DAP: Authentication Discussion

From OPeNDAP Documentation
⧼opendap2-jumptonavigation⧽

Overview

Here we discuss the various candidate technologies for authenticating and authorizing DAP client access to data held in Hyrax or other DAP servers.


HTTPS

Transport Layer Security (TLS) and its predecessor, Secure Sockets Layer (SSL), are cryptographic protocols that provide communication security for network transmissions. HTTPS is HTTP over TLS. The technology is mature, proven secure, and is in widespread use through the internet. For the purposes of this DAP discussion we are interested solely in versions TLS 1.2 (SSL 3.3) and higher.

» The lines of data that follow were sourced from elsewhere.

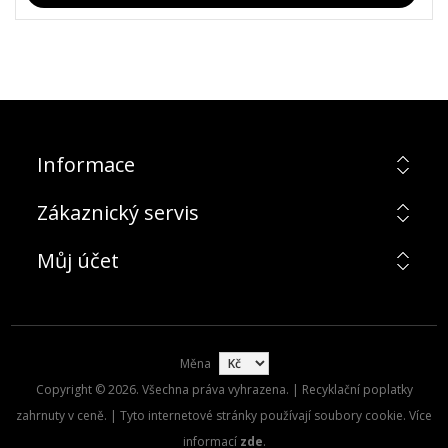
Informace
Zákaznický servis
Můj účet
Měna
Copyright © 2026. Všechna práva vyhrazena. | Recyklační poplatky
zahrnuty v ceně. | Tyto internetové stránky používají soubory cookie. Více
informací
zde
.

This protocol uses an initial handshaking scheme in which the client and the server negotiate a secure connection "in the clear" using public/private key paris. At the end of this handshake both sides of the communication have the information required to compute a "master secret" which is then used to establish a secure communication pathway utilizing a block-cipher. This is a crucial point, as the use of public/private key encryption can very computationally expensive while the block cipher approach is much less so. Here is a sequence diagram describing the TLS handshaking process


When TLS is used with client certificates the server can easily ascertain the identity of the certificate holder. Thus in a DAP access model if the data service provider issues a client certificate to each user that requires authenticated access the server software can quickly discover who is requesting a particular data holding and pass that information to an authorization service to determine if the requested access is permitted. This authorization service may be as simple as configuring the server to demand authentication (via a known client certificate) to allow access to to some large segment of it's holdings, or it could be a more complex service that details which data granules a particular user may access.

DAP client access over SSL/TLS using client certificates.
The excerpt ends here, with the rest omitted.